Samedi 29 février, le débat sur les retraites s’enlise à l’Assemblée. Le Premier ministre Edouard Philippe dégaine alors le 49.3, déclenchant colère, manifestations et motions de censure à un moment où l’opinion publique est préoccupée par un tout autre sujet : le coronavirus. Face à la polémique, le délégué général de LREM Stanislas Guerini intervient.

Réforme 49.3

Réforme retraites 49.3« Nous, la majorité, le gouvernement, les parlementaires, nous aurions préféré aller au bout du débat. Nous voulions avoir un débat sur le fond. Ce texte est tellement important pour l’avenir de notre pays. Mais ce 49.3, il répond à une situation politique bien précise », annonce le délégué général de La République en marche dans une vidéo postée sur les réseaux sociaux.
Stanislas Guerini fait référence à plus de 40 000 amendements déposés le 17 février par l’opposition, France insoumise en tête, visant au blocage d’une réforme pour le moins impopulaire.

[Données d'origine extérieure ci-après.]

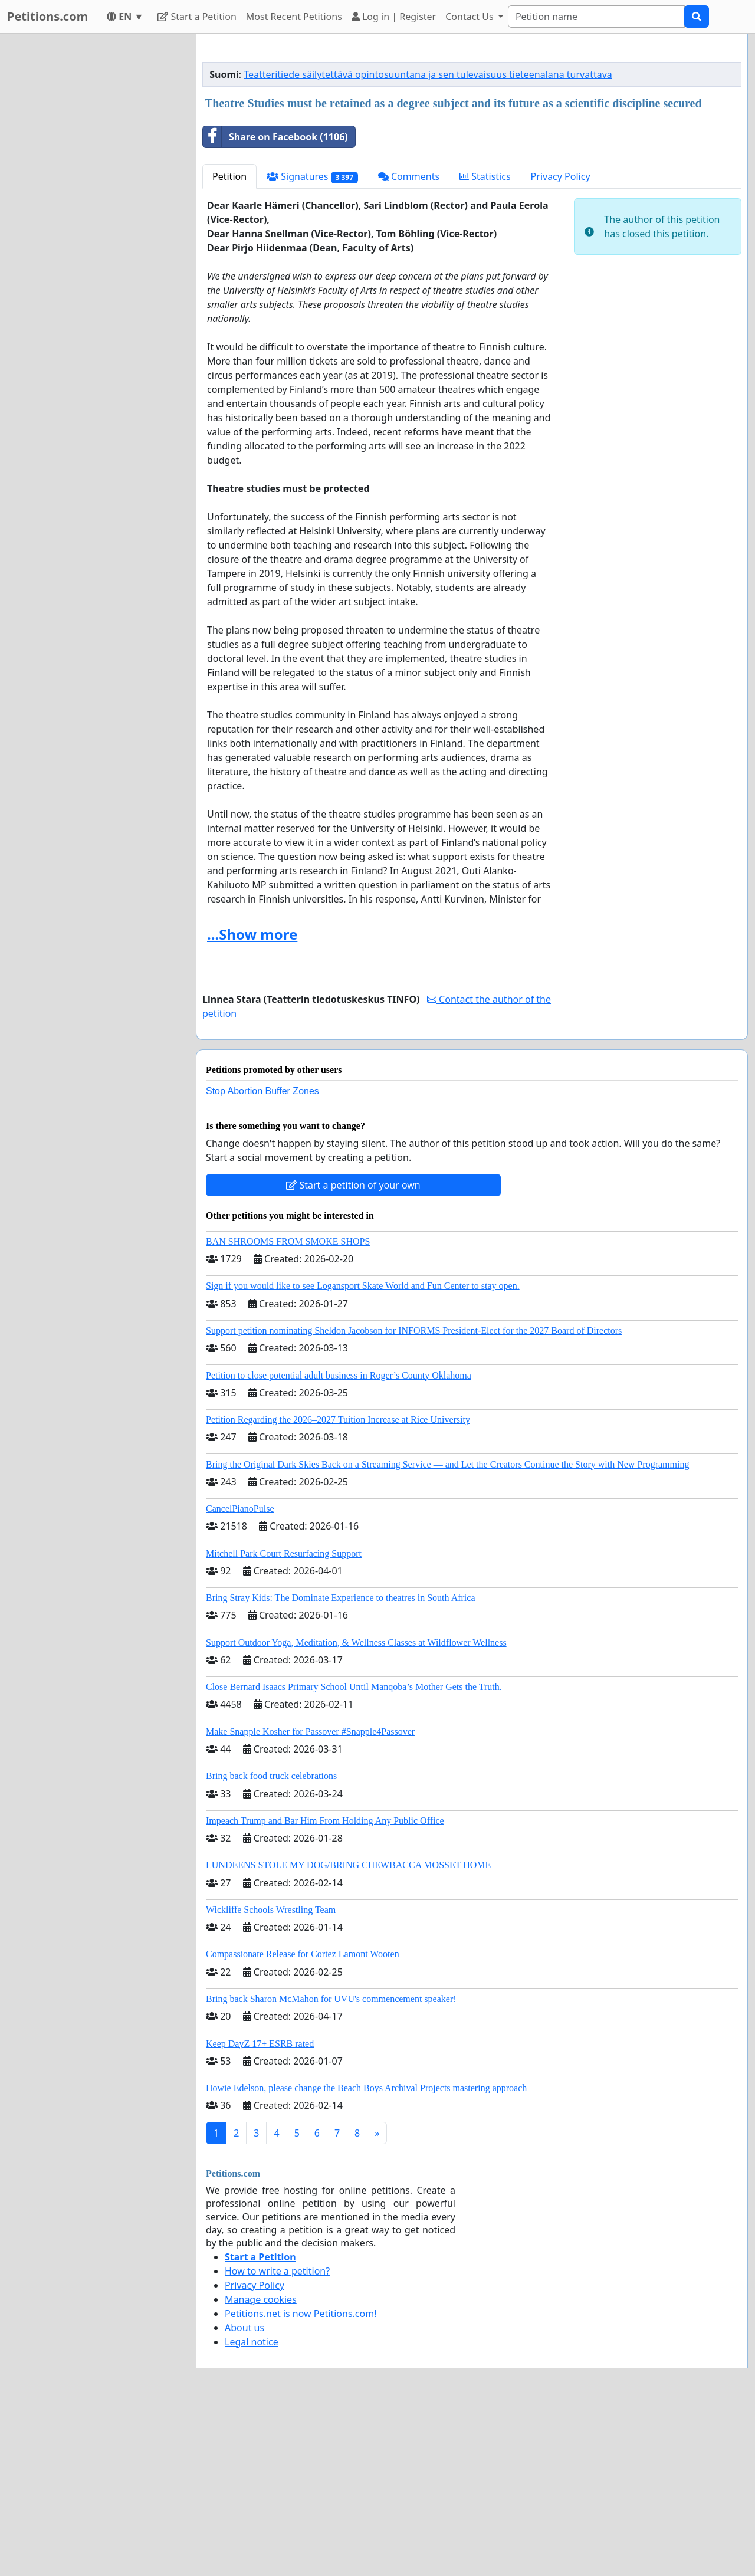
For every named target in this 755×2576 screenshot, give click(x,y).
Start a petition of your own (353, 1185)
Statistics (485, 176)
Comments (408, 176)
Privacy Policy (560, 176)
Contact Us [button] (470, 16)
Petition (229, 176)
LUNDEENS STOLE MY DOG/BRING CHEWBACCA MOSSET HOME (348, 1865)
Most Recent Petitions (294, 16)
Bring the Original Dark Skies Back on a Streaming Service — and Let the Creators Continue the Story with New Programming (447, 1464)
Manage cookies (261, 2299)
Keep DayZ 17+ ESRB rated (260, 2044)
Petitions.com (47, 16)
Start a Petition (196, 16)
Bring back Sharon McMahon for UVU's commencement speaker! (331, 1999)
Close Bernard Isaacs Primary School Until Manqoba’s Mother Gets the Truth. (354, 1687)
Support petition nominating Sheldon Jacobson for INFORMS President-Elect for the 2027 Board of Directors (414, 1330)
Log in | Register (394, 16)
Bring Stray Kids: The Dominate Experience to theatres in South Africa (340, 1598)
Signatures (312, 176)
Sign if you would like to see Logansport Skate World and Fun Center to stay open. (363, 1286)
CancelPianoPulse (240, 1509)
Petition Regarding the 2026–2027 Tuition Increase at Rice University (338, 1420)
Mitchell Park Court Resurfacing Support (284, 1553)
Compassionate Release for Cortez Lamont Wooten (302, 1954)
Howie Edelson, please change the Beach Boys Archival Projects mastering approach (366, 2088)
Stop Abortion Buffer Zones (262, 1091)
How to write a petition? (277, 2271)
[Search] (596, 16)
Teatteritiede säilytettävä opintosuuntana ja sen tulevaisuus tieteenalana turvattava (428, 74)
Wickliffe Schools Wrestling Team (271, 1910)
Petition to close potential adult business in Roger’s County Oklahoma (338, 1375)
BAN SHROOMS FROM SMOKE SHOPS (288, 1241)
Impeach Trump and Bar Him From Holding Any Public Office (325, 1821)
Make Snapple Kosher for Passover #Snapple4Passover (310, 1732)
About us (244, 2327)
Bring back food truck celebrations (271, 1776)
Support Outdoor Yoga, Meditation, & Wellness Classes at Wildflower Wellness (356, 1643)
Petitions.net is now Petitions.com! (300, 2313)
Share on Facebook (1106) (275, 136)
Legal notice (251, 2341)
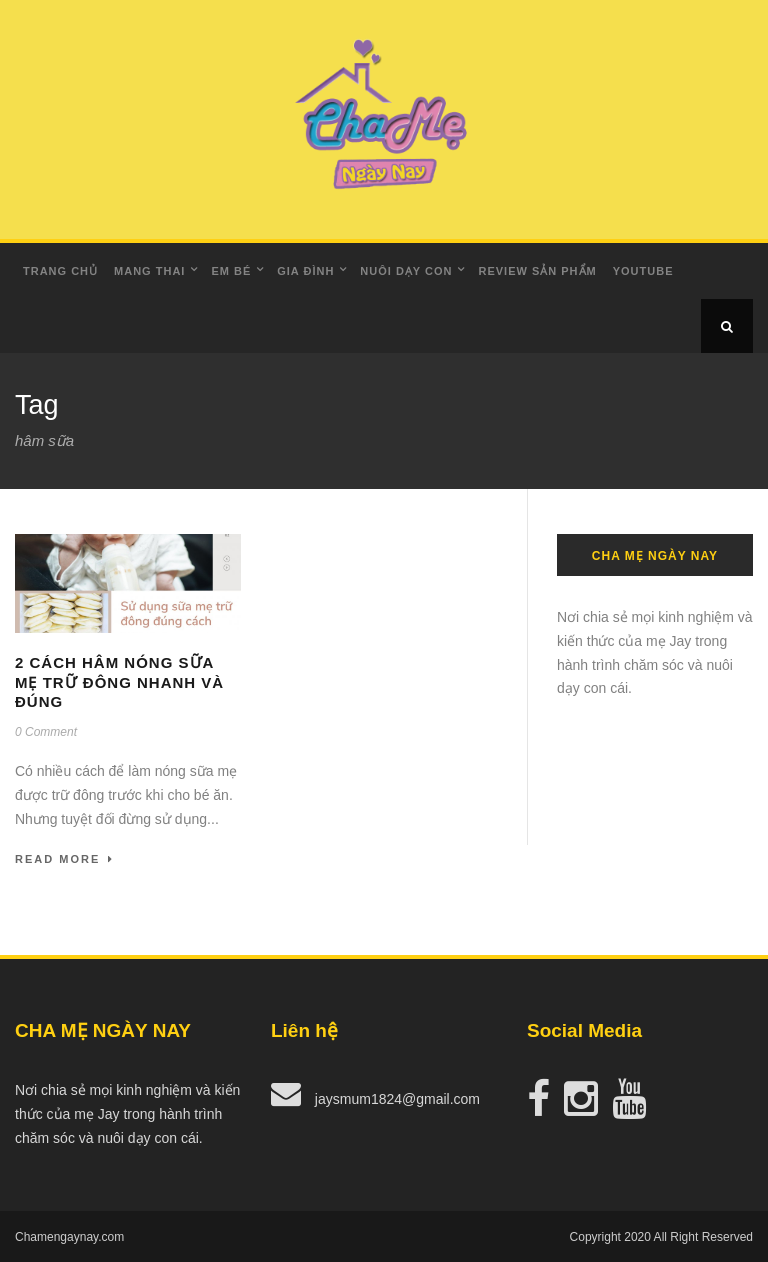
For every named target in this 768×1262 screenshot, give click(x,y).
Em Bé (231, 271)
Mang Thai (149, 271)
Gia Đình (305, 271)
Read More (64, 859)
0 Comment (46, 732)
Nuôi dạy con (406, 271)
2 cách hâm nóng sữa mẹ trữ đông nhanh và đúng (119, 682)
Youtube (643, 271)
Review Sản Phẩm (537, 271)
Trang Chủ (60, 271)
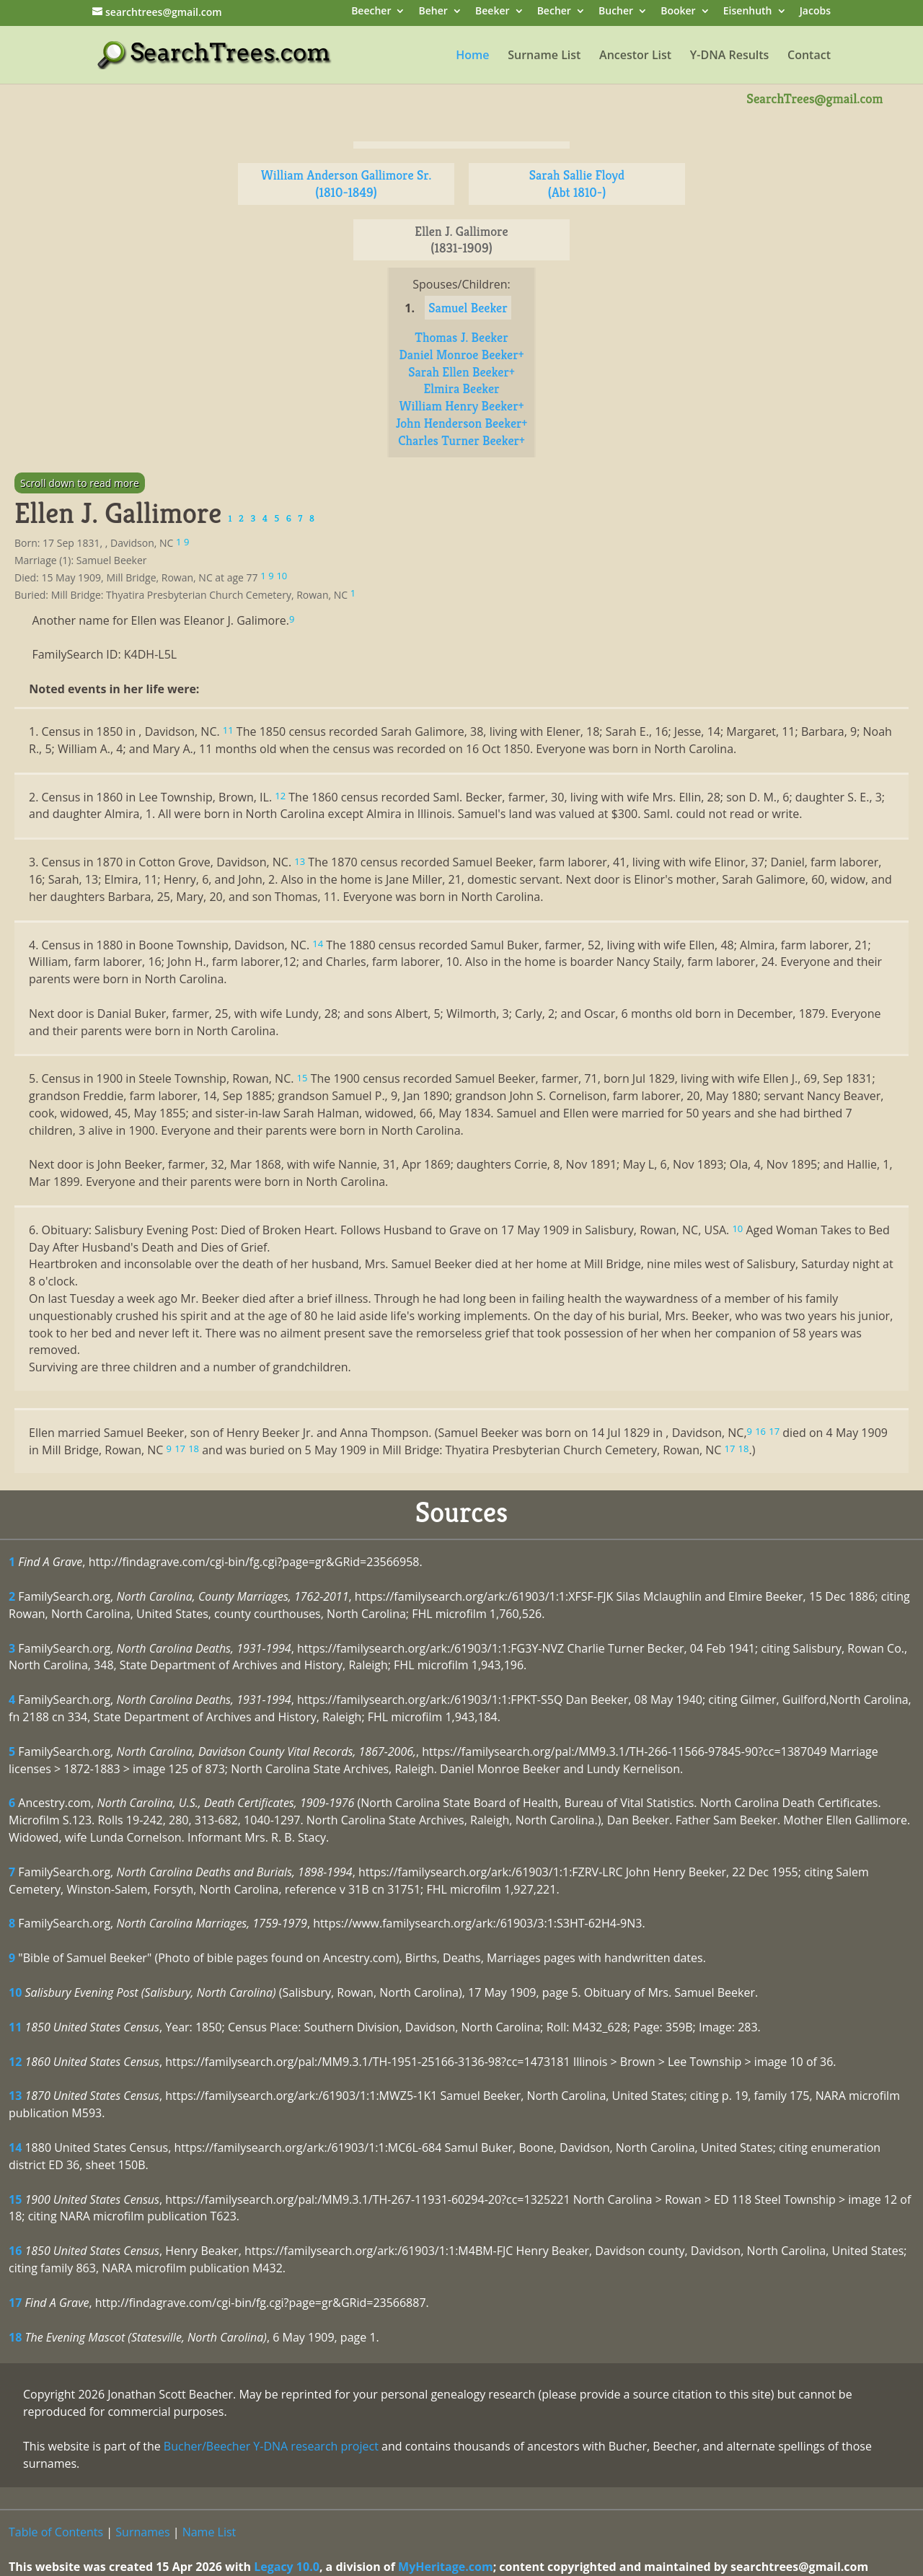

Selon un sondage publié par le Huffington Post, 58% des Français se déclarent en effet hostiles à ce nouveau système des retraites.

« Nous étions contraints d’utiliser cet outil »

« Nous étions contraints d’utiliser cet outil, qui est un outil parfaitement démocratique et d’engager la confiance, la responsabilité du gouvernement », déclare Stanislas Guerini. Le samedi 29 février, le Premier ministre Edouard Philippe dégaine ainsi le 49.3 pour couper court aux débats, déclenchant des manifestations spontanées un peu partout à travers le pays.
Les oppositions rétorquent à coups de motions de censure, qui n’aboutiront pas. Le patron de La France insoumise s’insurge. « Dans quelle démocratie au monde une loi est-elle considérée comme adoptée à partir du moment où le chef du gouvernement le décide ? », tance Jean-Luc Mélenchon, c’est « un moment pitoyable de notre vie commune ».

« Ça n’a aucun lien avec le coronavirus ! »

Au moment où l’opinion publique est focalisée sur la crise sanitaire provoquée par le Covid-19, le 49.3 est dégainé à la sortie d’un conseil des ministres extraordinaire consacré à l’épidémie. Accusant le gouvernement de faire passer sa réforme en douce, l’opposition dénonce le « cynisme » de la majorité « qui n’a pas hésité à mélanger les deux sujets ». « Ça n’a aucun lien avec le coronavirus », se défend Edouard Philippe.
« Ce 49.3, c’est une étape. Le texte sera étudié au Sénat, il reviendra à l’Assemblée nationale et nous aurons l’occasion de continuer à l’enrichir. » Dans ce contexte tendu, Stanislas Guerini peut-il encore rassurer ? « Nous n’avons pas fini ce travail sur cette réforme essentielle et nous continuerons de porter fièrement les sujets que La République en marche a décidé d’intégrer à ce texte. » A bon entendeur…

Le 49.3, c’est quoi ?

Selon l’article 49, alinéa 3, de la Constitution du 4 octobre 1958 revisitée en 2008, « le Premier ministre peut, après délibération du conseil des ministres, engager la responsabilité du Gouvernement devant l’Assemblée nationale sur le vote d’un projet de loi de finances ou de financement de la sécurité sociale. Dans ce cas, ce projet est considéré comme adopté, sauf si une motion de censure, déposée dans les quarante-huit heures qui suivent, est votée dans les conditions prévues à l’alinéa précédent. Le Premier ministre peut, en outre, recourir à cette procédure pour un autre projet ou une proposition de loi par session ».

49.3 : le palmarès

En France, sous la Ve République, le 49.3 a régulièrement été utilisé par nos Premiers ministres. Voici le palmarès.

1er Michel Rocard (1988-1991) : 28 fois
2e Edith Cresson (1991-1992) : 8 fois
3e Manuel Valls (2014-2016) : 6 fois
4e Pierre Bérégovoy (1993-1993) : 3 fois
5e Alain Juppé (1995-1997) : 2 fois
& Jean-Pierre Raffarin (2002-2005) : 2 fois

Edouard Balladur (1993-1995), Dominique de Villepin (2005-2007) et Edouard Philippe (à ce jour) ont utilisé le 49.3 une seule fois.